S’inaugura sabato 14 novembre 2015 alle ore 17:00 nelle suggestive sale di Palazzo Stella a Genova, la mostra “Ibridazioni dinamiche” di Jacopo Mandich a cura di Flavia Motolese. La mostra resterà aperta fino al 25 novembre 2015 con orario 15:30 – 19:00 dal martedì al sabato. Valore dei materiali, rapporto spazio-fisico/spazio-potenziale e pianificazione concettuale, prerogative di un artista che conosce perfettamente le qualità oggettive dell'ibridazione elementare alla Giovanni Anselmo, o quelle di una struttura meta-reale alla Mario Merz. Un artista “poverista spurio” per quel suo insistere sull'assodata funzionalità (a volte iconico-narrativa, altre volte solo narrativa) nella pertinenza materialmente disfunzionale dell'opera-oggetto (anomalia cara all'arte povera). E in fondo Jacopo Mandich sta a quella corrente come un rivoluzionario allo status quo ante. Logica funzionalità dell'opera, qui si propaga il concetto di “scultura-insidia”, quando il primo termine di questo binomio non significa più (o non unicamente) programmare un sistema plastico nello spazio. “Scultura-insidia” è ciò che puntella la capacità percettivo-soggettiva, richiamando tra gli anfratti di una rappresentazione oggettiva quanto concettuale, nella statica di un movimento imprevisto che Mandich ha trasformato in “quasi fotogramma” a tre dimensioni.

In cui ha immesso la stessa dinamica coercitiva del già citato Anselmo, la medesima agitata energia del più contemporaneo e coetaneo Alberto Tadiello, prossimo all'artista romano per istinto progettuale e cura dei potenziali processi macchinativi esistenti nell'opera.

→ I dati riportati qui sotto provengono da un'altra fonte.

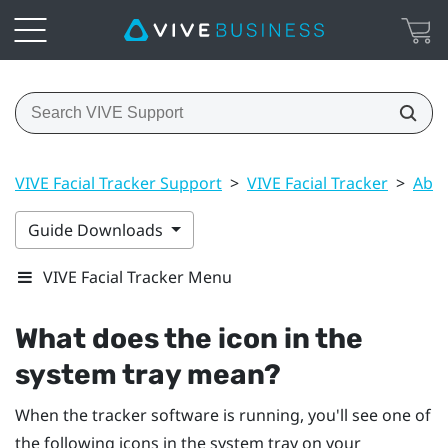
VIVE Facial Tracker Support
>
VIVE Facial Tracker
>
Abou
Guide Downloads
VIVE Facial Tracker Menu
What does the icon in the
system tray mean?
When the tracker software is running, you'll see one of
the following icons in the system tray on your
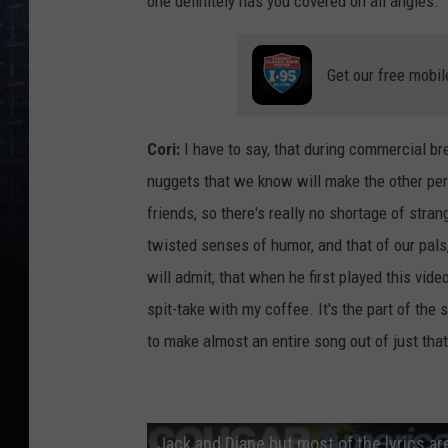
one definitely has you covered on all angles.
Get our free mobil
Cori:
I have to say, that during commercial br
nuggets that we know will make the other pers
friends, so there's really no shortage of str
twisted senses of humor, and that of our pals,
will admit, that when he first played this vide
spit-take with my coffee. It's the part of the 
to make almost an entire song out of just that 
Jack and Diane but most of the lyrics are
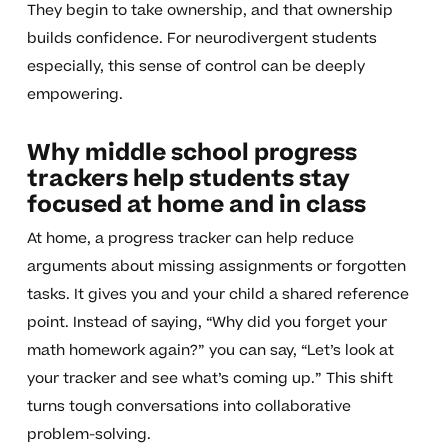
They begin to take ownership, and that ownership
builds confidence. For neurodivergent students
especially, this sense of control can be deeply
empowering.
Why middle school progress
trackers help students stay
focused at home and in class
At home, a progress tracker can help reduce
arguments about missing assignments or forgotten
tasks. It gives you and your child a shared reference
point. Instead of saying, “Why did you forget your
math homework again?” you can say, “Let’s look at
your tracker and see what’s coming up.” This shift
turns tough conversations into collaborative
problem-solving.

Altrettanto insistente la volontà di Mandich di tenere in pugno il valore estetico dell'insieme creativo; a volte di giocare al realismo di una realtà artificiale, ricostruita ad arte negli innesti polimaterici praticati con volontaria vicendevolezza. Legno, ferro, pietra, scarti di processi industriali, rimasugli di una vita consumata e ancora agibile; materiali privi d'interesse che riconoscono - a mezzo Mandich - il loro potenziale scultoreo-espressivo, coabitano in una sola struttura, impiantati inventano la forma vividamente serpentinata di un fascio muscolare legno-ferroso. Non c'è indicazione se questo Conflitto carnale si spingerà all'autodistruzione o alla serena accettazione. La partita resta aperta. (Testo critico a cura di Andrea Rossetti).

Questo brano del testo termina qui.